The principal component analysis of the current instrument presents a unidimensional factor structure identical to the original version. The percentage of variance (48.11%) explained by this single factor is even better than the one obtained in the original validation study [18]. In our study, this unidimensional model was also confirmed by a CFA. The findings show a high internal consistency of the Spanish short version of BSL as indicated by the high Cronbach’s alpha and Spearman-Brown coefficient. Although item 23 shows less psychometric robustness compared to the rest on factorial and reliability analyses, their psychometric indexes range from moderate to acceptable values. Moreover, the reliability of the Spanish BSL-23 is similar to that of the English versions (BSL-23 and BSL-95), both of which had a Cronbach’s alpha of .97.

The one-week temporal reliability of the scale was high (r=.73) and comparable to the scores obtained in the original BSL-23 (r=.82) and BSL-95 (r=.84) studies [18, 19].

Given the wide spectrum of symptoms for BPD, we expected to observe positive correlations between the Spanish version of BSL-23 and other self-reported scales designed to assess depression and anxiety symptoms, hostility, and impulsivity. BSL-23 scores showed a positive correlation with BDI, BDHI, BIS and STAI-S and STAI-T and this correlation ranged from low/moderate –BDHI and BSI (r=.144 to r=.424; including subscales)– to high: BDI and STAI subscales (r=.705 to r=.787). The original BSL-23 study showed a strong correlation between scores on affective symptomatology and BSL-23 [19]; in our study, we also found a high correlation between BSL-23 and BDI scores. This association between depressive symptomatology and BPD scales has also been reported in other self-reported BPD scales [17]. However, unlike the original study by Bohus et al. [19], we found high and significant correlations between anxiety symptoms and BSL-23. Although measures of hostility and impulsivity were not used to study convergent validity in previous BSL validations, we found moderate and positive correlations between Spanish BSL-23 and BDHI (hostility) and BIS (impulsivity) scores. The correlations seen in our study were similar to those previously described by Bohus et al. [18]. As expected, correlations between BSL-23 and other specific BPD instruments i.e. DIB-R and CGI-BPD indicating good and excellent convergent validity, respectively. The slight discrepancy of convergent validity with regard these two instruments may be due to the fact that BSL-23 and CGI-BPD assess the same temporal frame (one week), while the DIB-R recalls information for the last two years. These results support the convergent validity of the Spanish version of the questionnaire and the capacity of the BSL-23 to differentiate different levels of severity is a strong attribute of the scale to be used either in clinical settings and research.

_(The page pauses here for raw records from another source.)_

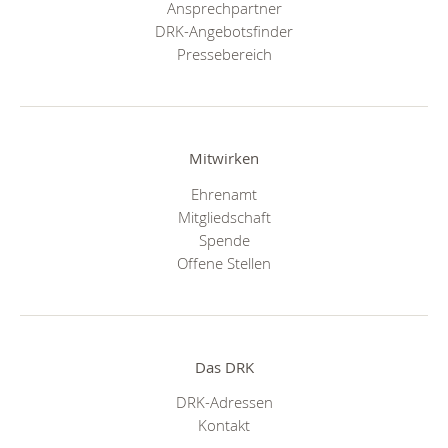
Ansprechpartner
DRK-Angebotsfinder
Pressebereich
Mitwirken
Ehrenamt
Mitgliedschaft
Spende
Offene Stellen
Das DRK
DRK-Adressen
Kontakt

The instrument also showed a good capacity to detect changes produced by therapeutic BPD interventions. To assess sensitivity to changes, we carried out a 3-month DBT group therapy program whose effectiveness in BPD patients had been proven in a previous study [28]. This therapeutic intervention, based on self-regulatory skills acquisition, was nearly identical to the program used in the original BSL-23 [19]. In our study, BSL-23 scores were compared to the CGI-BPD [16], an instrument also developed to assess changes in BPD symptoms after treatment, and we found a strong positive correlation between both instruments. BSL-23 also correlate positively (r≥.50) with improvements observed in the CGI-BPD subscales for Abandonment, Unstable Relationships, Impulsivity, Suicide, Affective Instability, Anger Paranoid Ideation.

Finally, a limitation of our study is the absence of a non-BPD clinical group comparison as had been done in the original English version with five different psychiatric samples [19].


To conclude, the Spanish BSL-23 is a reliable instrument for assessing and discriminating BPD severity and clinical outcomes after a psychotherapeutic intervention. Moreover, administration-time is brief and it is suitable for use in both research and clinical settings.